In a review for Variety, Dennis Harvey described The Offering as "a lively but cluttered pileup of jump scares with too few original ideas". Comparing it to 2019's The Vigil, Harvey referred to the film as the "showier affair of the two" and points out that it lacks The Vigil's "atmospheric dread and psychological plausibility, resulting in a jump-scare-riddled contraption ultimately more cheesy than frightening." He praised the production design and camerawork, and stated that most of the actors "do decent work". He criticized The Offering's "short-attention-spanned, obvious overall approach, which sacrifices credibility for increasingly cluttered, ineffectual shocks" and concludes his review by stating that The Offering is at no risk of being boring, but is "just too much".

Brian Tallerico of RogerEbert.com gave the film 2.5 out of 4 stars, referring to it as a "surprisingly strong genre alternative". He noted that the "performances are a mixed bag", with the older actors seeming to "understand the assignment" better than their younger counterparts. Tallerico also criticized the brightness level on certain scenes, describing the film as "often too well-lit".

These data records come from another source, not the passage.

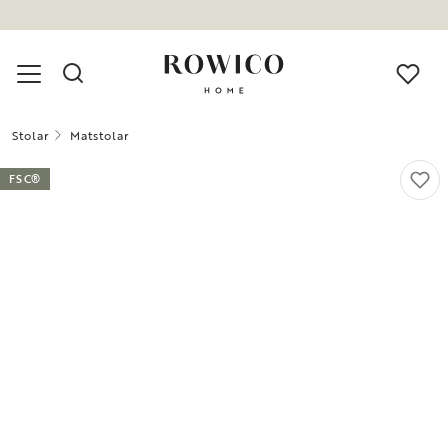
Stolar
Matstolar
FSC®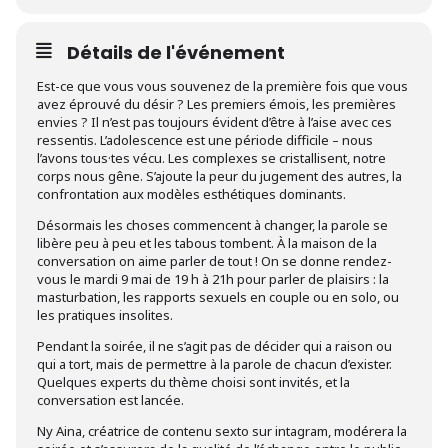
Détails de l'événement
Est-ce que vous vous souvenez de la première fois que vous
avez éprouvé du désir ? Les premiers émois, les premières
envies ? Il n’est pas toujours évident d’être à l’aise avec ces
ressentis. L’adolescence est une période difficile – nous
l’avons tous·tes vécu. Les complexes se cristallisent, notre
corps nous gêne. S’ajoute la peur du jugement des autres, la
confrontation aux modèles esthétiques dominants.
Désormais les choses commencent à changer, la parole se
libère peu à peu et les tabous tombent. À la maison de la
conversation on aime parler de tout ! On se donne rendez-
vous le mardi 9 mai de 19 h à 21h pour parler de plaisirs : la
masturbation, les rapports sexuels en couple ou en solo, ou
les pratiques insolites.
Pendant la soirée, il ne s’agit pas de décider qui a raison ou
qui a tort, mais de permettre à la parole de chacun d’exister.
Quelques experts du thème choisi sont invités, et la
conversation est lancée.
Ny Aina, créatrice de contenu sexto sur intagram, modérera la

Christian Zilko of IndieWire gave the film a grade of A− and praised its craftsmanship and production design. He wrote: "There's no shortage of great movies about exorcising demons from people's bodies, but this might be the best film about trying to keep one in". Marco Vito Oddo of Collider gave the film a B, stating that "The Offering won’t get any points for originality, but people looking for well-crafted horror can’t go wrong with Park’s latest film". He pointed out that The Offering was "too reliant on jumpscares" but went on to praise Allan Corduner and Paul Kaye's performances and noted that despite its lack of originality, it still delivered "good-old fashion horror fun".